• [DIRECTIONS FOR THIS TASK]:
The records that follow must be repeated exactly, minus the images.
+ + + + + + +
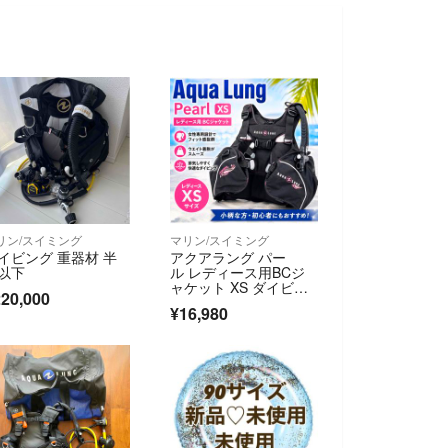
リン/スイミング
マリン/スイミング
イビング 重器材 半
アクアラング パー
以下
ル レディース用BCジ
ャケット XS ダイビン
20,000
グ用 浮力調整
¥16,980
+ + + + + + +
• [ANSWER]:
リン/スイミング
マリン/スイミング
イビング 重器材 半
アクアラング パー
以下
ル レディース用BCジ
ャケット XS ダイビン
20,000
グ用 浮力調整
¥16,980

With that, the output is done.